#### Dataset records

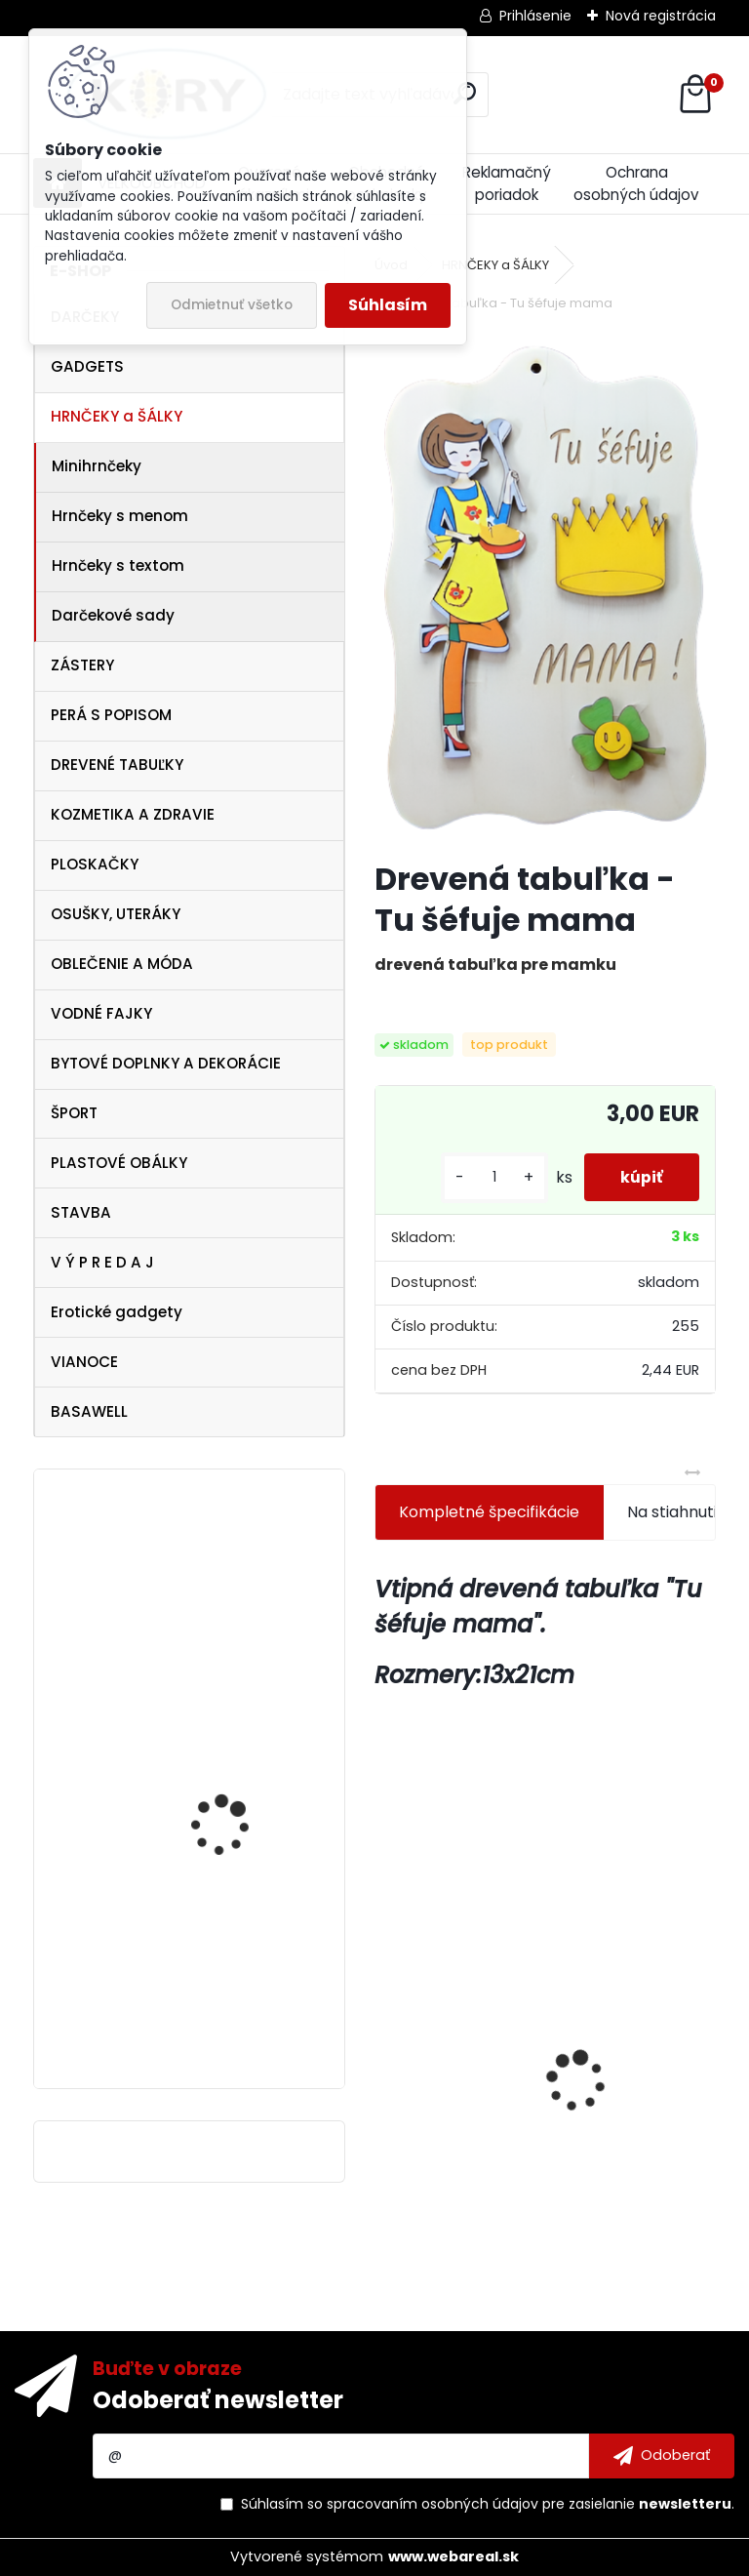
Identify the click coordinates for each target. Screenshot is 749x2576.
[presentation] (385, 2047)
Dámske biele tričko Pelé (244, 1826)
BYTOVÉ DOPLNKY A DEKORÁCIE (166, 1063)
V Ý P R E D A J (102, 1262)
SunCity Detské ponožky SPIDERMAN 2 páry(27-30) (243, 2009)
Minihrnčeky (96, 466)
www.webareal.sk (453, 2556)
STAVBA (81, 1212)
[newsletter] (661, 2456)
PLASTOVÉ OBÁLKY (119, 1162)
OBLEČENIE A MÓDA (122, 963)
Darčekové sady (113, 615)
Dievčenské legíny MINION (633, 2052)
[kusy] (488, 1177)
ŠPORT (74, 1113)
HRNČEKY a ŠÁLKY (116, 416)
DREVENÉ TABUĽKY (117, 764)
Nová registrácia (661, 15)
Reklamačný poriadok (506, 183)
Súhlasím (387, 305)
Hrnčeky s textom (118, 565)
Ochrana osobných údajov (636, 183)
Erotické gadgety (116, 1312)
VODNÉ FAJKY (101, 1013)
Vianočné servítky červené (222, 1609)
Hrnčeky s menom (120, 515)
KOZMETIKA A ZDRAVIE (133, 814)
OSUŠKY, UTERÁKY (115, 914)
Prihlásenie (535, 15)
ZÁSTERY (82, 665)
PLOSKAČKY (94, 864)
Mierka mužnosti (451, 2083)
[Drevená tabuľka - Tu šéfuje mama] (544, 589)
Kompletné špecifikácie (489, 1512)
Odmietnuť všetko (232, 305)
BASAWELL (89, 1411)
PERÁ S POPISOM (111, 714)
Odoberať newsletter (218, 2400)
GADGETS (87, 366)
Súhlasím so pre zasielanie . (487, 2504)
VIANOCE (84, 1361)
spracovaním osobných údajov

########

» **What is being asked**
Copy all of the entries verbatim, leaving out any pictures they contain.

» **Response to the task**
Identify the click coordinates for each target. Screenshot is 749x2576.
[presentation] (385, 2047)
Dámske biele tričko Pelé (244, 1826)
BYTOVÉ DOPLNKY A DEKORÁCIE (166, 1063)
V Ý P R E D A J (102, 1262)
SunCity Detské ponožky SPIDERMAN 2 páry(27-30) (243, 2009)
Minihrnčeky (96, 466)
www.webareal.sk (453, 2556)
STAVBA (81, 1212)
[newsletter] (661, 2456)
PLASTOVÉ OBÁLKY (119, 1162)
OBLEČENIE A MÓDA (122, 963)
Darčekové sady (113, 615)
Dievčenské legíny MINION (633, 2052)
[kusy] (488, 1177)
ŠPORT (74, 1113)
HRNČEKY a ŠÁLKY (116, 416)
DREVENÉ TABUĽKY (117, 764)
Nová registrácia (661, 15)
Reklamačný poriadok (506, 183)
Súhlasím (387, 305)
Hrnčeky s textom (118, 565)
Ochrana osobných údajov (636, 183)
Erotické gadgety (116, 1312)
VODNÉ FAJKY (101, 1013)
Vianočné servítky červené (222, 1609)
Hrnčeky s menom (120, 515)
KOZMETIKA A ZDRAVIE (133, 814)
OSUŠKY, UTERÁKY (115, 914)
Prihlásenie (535, 15)
ZÁSTERY (82, 665)
PLOSKAČKY (94, 864)
Mierka mužnosti (451, 2083)
[Drevená tabuľka - Tu šéfuje mama] (544, 589)
Kompletné špecifikácie (489, 1512)
Odmietnuť všetko (232, 305)
BASAWELL (89, 1411)
PERÁ S POPISOM (111, 714)
Odoberať newsletter (218, 2400)
GADGETS (87, 366)
Súhlasím so pre zasielanie . (487, 2504)
VIANOCE (84, 1361)
spracovaním osobných údajov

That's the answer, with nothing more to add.